In MongoDB 6.0.3, multiple "Not-primary error while processing 'find' operation on 'XXX' database via fire-and-forget command execution."

MBO · January 19, 2023, 9:05am

Hi,
We’ve upgraded our stack of clusters to MongoDB Community 6.0.3.
On our test phases, we noticed that, when a node was restarting after its DBPath was cleaned, during the sync phase (STARTUP2), it throws these errors :

{"error":"NotWritablePrimary: Not-primary error while processing 'find' operation on 'rcs' database via <mark>fire</mark>-and-forget command execution."}}

After some research, it is an error that is raised because recovering nodes may be part of an election (as per this SERVER-70510). This topic seems to mention there is a choice that need to be made.

We found out that these errors were masked in 6.2.0rc0 (see SERVER-60553), but only “masked”.

We don’t see any of these errors on our previous stacks (4 and 5)
Do these errors mean there is somewhere a client that fails to read because it was instructed to read on a recovering node ? Or were they just extra logs on an existing behaviour ?
Maybe the same occur on 4 / 5 but we just don’t see it ?

Thanks !

tapiocaPENGUIN · January 19, 2023, 2:32pm

What is the topology of your cluster, how many nodes are in the replica set etc, it sounds like you don’t have an active primary. Did you check all the nodes to make sure you do have a healthy primary?

MBO · January 19, 2023, 2:45pm

Hello
the RS is a 3-node. At the recovery time, there is a master (we monitor the RS.status() through Grafana).
The error is thrown on a secondary node while being in recovery, hence the weirdness.

chris · January 19, 2023, 6:41pm

Hi @MBO, great research on the error. Looking at the jira it appears the fire-and-forget operation are due to mirrored reads.

As these are primarily to have a partially warm cache on primary candidates the responses(or lack of in this case) are never waited for and won’t impact your actual clients.

Mirrored reads have been in since 4.4. Also this comment mentions 4.4 so just hadn’t been seen I guess.

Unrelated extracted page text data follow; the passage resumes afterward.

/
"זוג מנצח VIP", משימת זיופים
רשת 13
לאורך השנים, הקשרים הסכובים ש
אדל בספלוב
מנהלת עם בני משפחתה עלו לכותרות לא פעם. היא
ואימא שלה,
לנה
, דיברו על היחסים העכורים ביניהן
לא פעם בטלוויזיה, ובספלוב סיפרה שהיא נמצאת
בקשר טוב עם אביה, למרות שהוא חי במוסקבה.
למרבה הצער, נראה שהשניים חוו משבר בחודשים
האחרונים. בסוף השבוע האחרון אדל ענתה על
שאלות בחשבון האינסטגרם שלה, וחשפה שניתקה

MBO · January 20, 2023, 7:07am

Hi Chris
thanks a lot. Indeed, I misunderstood this mirrored read feature. Now that makes a whole lot of sense. The issue (non critical) aims at not considering recovering nodes as eligible, in order to avoid being mirrored by the primary as they are not ready for this “wam-up”.
Will try with mirrorRead off, just to check the issues disappear, but in any case, these are, as you mentioned, harmless warnings.

PS : This cluster was previously on 4.0, therefore, no mirrored read support. But, on the other hand, one of our clusters was on 5.0, but we never saw these errors (and we still don’t…). Maybe this cluster is much less active, and there is not enough time during the recovery process for the primary to send these fire-and-forget ?

MBO · January 20, 2023, 9:10am

By the way, in a setup where we use secondaryRead preferences, does it benefit from mirrored reads, as they should be warming up data already ?

chris · January 20, 2023, 1:55pm

The default is to mirror 0.01. So there could be some benefit. But that would depend if there are overlaps on the reads on the primary and the one occurring on the secondaries.

system · April 4, 2023, 6:38am

This topic was automatically closed 5 days after the last reply. New replies are no longer allowed.